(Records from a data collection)
····················

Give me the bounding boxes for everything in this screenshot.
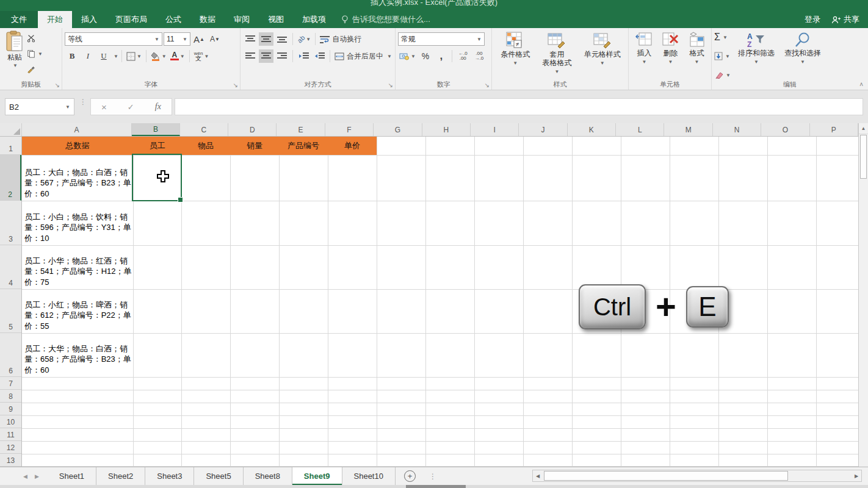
col-header-D[interactable]: D bbox=[228, 123, 277, 136]
borders-dropdown-caret[interactable]: ▼ bbox=[137, 54, 142, 59]
font-size-select[interactable]: 11▼ bbox=[164, 32, 190, 46]
paste-dropdown-caret[interactable]: ▼ bbox=[13, 63, 18, 68]
col-header-A[interactable]: A bbox=[22, 123, 132, 136]
decrease-indent-button[interactable] bbox=[296, 49, 311, 63]
tab-addins[interactable]: 加载项 bbox=[293, 11, 335, 28]
col-header-G[interactable]: G bbox=[374, 123, 422, 136]
autosum-button[interactable]: Σ ▼ bbox=[714, 30, 731, 44]
col-header-L[interactable]: L bbox=[616, 123, 664, 136]
horizontal-scrollbar[interactable]: ◀ ▶ bbox=[532, 470, 862, 482]
name-box[interactable]: B2 ▼ bbox=[5, 98, 74, 115]
scroll-right-icon[interactable]: ▶ bbox=[852, 473, 861, 479]
row-header-7[interactable]: 7 bbox=[0, 377, 21, 390]
selected-cell-B2[interactable] bbox=[132, 154, 182, 201]
clear-dropdown-caret[interactable]: ▼ bbox=[726, 73, 731, 78]
col-header-H[interactable]: H bbox=[422, 123, 471, 136]
copy-button[interactable]: ▼ bbox=[27, 47, 43, 60]
sort-filter-dropdown-caret[interactable]: ▼ bbox=[754, 58, 759, 66]
fill-button[interactable]: ▼ bbox=[714, 49, 731, 63]
row-header-9[interactable]: 9 bbox=[0, 403, 21, 415]
col-header-K[interactable]: K bbox=[568, 123, 616, 136]
sheet-tab-sheet3[interactable]: Sheet3 bbox=[145, 467, 194, 485]
insert-cells-button[interactable]: 插入 ▼ bbox=[633, 30, 656, 68]
row-header-2[interactable]: 2 bbox=[0, 155, 21, 201]
increase-indent-button[interactable] bbox=[312, 49, 327, 63]
insert-dropdown-caret[interactable]: ▼ bbox=[642, 58, 647, 66]
name-box-caret[interactable]: ▼ bbox=[65, 104, 70, 110]
cell-A5[interactable]: 员工：小红；物品：啤酒；销量：612；产品编号：P22；单价：55 bbox=[22, 289, 133, 333]
align-left-button[interactable] bbox=[243, 49, 258, 63]
insert-function-icon[interactable]: fx bbox=[155, 102, 161, 112]
conditional-dropdown-caret[interactable]: ▼ bbox=[513, 59, 518, 68]
tab-formulas[interactable]: 公式 bbox=[156, 11, 190, 28]
cell-A2[interactable]: 员工：大白；物品：白酒；销量：567；产品编号：B23；单价：60 bbox=[22, 155, 133, 201]
tab-home[interactable]: 开始 bbox=[38, 11, 72, 28]
decrease-decimal-button[interactable]: .00→.0 bbox=[472, 49, 487, 63]
col-header-P[interactable]: P bbox=[810, 123, 858, 136]
sheet-tab-sheet5[interactable]: Sheet5 bbox=[194, 467, 243, 485]
clipboard-dialog-launcher[interactable]: ↘ bbox=[55, 82, 60, 88]
row-header-5[interactable]: 5 bbox=[0, 289, 21, 333]
alignment-dialog-launcher[interactable]: ↘ bbox=[388, 82, 393, 88]
fill-color-button[interactable]: ▼ bbox=[150, 49, 168, 63]
autosum-dropdown-caret[interactable]: ▼ bbox=[723, 35, 728, 40]
conditional-formatting-button[interactable]: ≠ 条件格式 ▼ bbox=[498, 30, 532, 77]
scroll-left-icon[interactable]: ◀ bbox=[533, 473, 543, 479]
tab-page-layout[interactable]: 页面布局 bbox=[106, 11, 156, 28]
select-all-corner[interactable] bbox=[0, 123, 22, 136]
accounting-format-button[interactable]: ▼ bbox=[398, 49, 417, 63]
col-header-E[interactable]: E bbox=[277, 123, 325, 136]
row-header-10[interactable]: 10 bbox=[0, 415, 21, 428]
sheet-tab-sheet8[interactable]: Sheet8 bbox=[244, 467, 292, 485]
format-cells-button[interactable]: 格式 ▼ bbox=[685, 30, 709, 68]
number-format-select[interactable]: 常规▼ bbox=[398, 32, 485, 46]
paste-button[interactable]: 粘贴 ▼ bbox=[2, 30, 27, 76]
format-table-dropdown-caret[interactable]: ▼ bbox=[555, 68, 560, 76]
row-header-4[interactable]: 4 bbox=[0, 245, 21, 289]
accounting-dropdown-caret[interactable]: ▼ bbox=[411, 54, 416, 59]
col-header-N[interactable]: N bbox=[713, 123, 761, 136]
tab-data[interactable]: 数据 bbox=[190, 11, 225, 28]
font-dialog-launcher[interactable]: ↘ bbox=[233, 82, 238, 88]
row-header-11[interactable]: 11 bbox=[0, 428, 21, 441]
percent-style-button[interactable]: % bbox=[418, 49, 433, 63]
vertical-scroll-thumb[interactable] bbox=[860, 135, 867, 179]
header-cell-D1[interactable]: 销量 bbox=[230, 137, 279, 155]
delete-cells-button[interactable]: 删除 ▼ bbox=[659, 30, 682, 68]
col-header-J[interactable]: J bbox=[519, 123, 567, 136]
orientation-button[interactable]: ab ▼ bbox=[296, 32, 312, 46]
tell-me-box[interactable]: 告诉我您想要做什么... bbox=[335, 11, 436, 28]
align-top-button[interactable] bbox=[243, 32, 258, 46]
wrap-text-button[interactable]: 自动换行 bbox=[319, 32, 363, 46]
find-select-dropdown-caret[interactable]: ▼ bbox=[800, 58, 805, 66]
find-select-button[interactable]: 查找和选择 ▼ bbox=[782, 30, 823, 82]
copy-dropdown-caret[interactable]: ▼ bbox=[38, 51, 43, 57]
delete-dropdown-caret[interactable]: ▼ bbox=[668, 58, 673, 66]
bold-button[interactable]: B bbox=[65, 49, 79, 63]
format-dropdown-caret[interactable]: ▼ bbox=[695, 58, 700, 66]
comma-style-button[interactable]: , bbox=[434, 49, 449, 63]
underline-dropdown-caret[interactable]: ▼ bbox=[114, 54, 118, 59]
sheet-tab-sheet10[interactable]: Sheet10 bbox=[342, 467, 396, 485]
row-header-3[interactable]: 3 bbox=[0, 201, 21, 245]
tab-review[interactable]: 审阅 bbox=[225, 11, 259, 28]
decrease-font-button[interactable]: A▼ bbox=[208, 32, 222, 46]
collapse-ribbon-chevron[interactable]: ˄ bbox=[859, 81, 863, 88]
formula-bar-handle[interactable]: ⋮ bbox=[79, 100, 87, 104]
scroll-up-icon[interactable]: ▲ bbox=[859, 123, 868, 134]
header-cell-B1[interactable]: 员工 bbox=[133, 137, 181, 155]
col-header-O[interactable]: O bbox=[761, 123, 809, 136]
fill-handle[interactable] bbox=[178, 197, 183, 203]
sort-filter-button[interactable]: AZ 排序和筛选 ▼ bbox=[736, 30, 777, 82]
cell-styles-button[interactable]: 单元格样式 ▼ bbox=[582, 30, 623, 77]
merge-dropdown-caret[interactable]: ▼ bbox=[387, 54, 392, 59]
vertical-scrollbar[interactable]: ▲ bbox=[858, 123, 868, 467]
header-cell-C1[interactable]: 物品 bbox=[181, 137, 230, 155]
borders-button[interactable]: ▼ bbox=[125, 49, 143, 63]
cell-A6[interactable]: 员工：大华；物品：白酒；销量：658；产品编号：B23；单价：60 bbox=[22, 333, 133, 377]
row-header-12[interactable]: 12 bbox=[0, 441, 21, 454]
underline-button[interactable]: U bbox=[96, 49, 111, 63]
merge-center-button[interactable]: 合并后居中 ▼ bbox=[333, 49, 393, 63]
row-header-1[interactable]: 1 bbox=[0, 137, 21, 155]
col-header-C[interactable]: C bbox=[180, 123, 228, 136]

····················

AIM OF THE EXERCISE ->
Within the entries, find all lines that contain "borders" and copy each one.

EXERCISE ANSWER ->
borders-dropdown-caret[interactable]: ▼ bbox=[137, 54, 142, 59]
borders-button[interactable]: ▼ bbox=[125, 49, 143, 63]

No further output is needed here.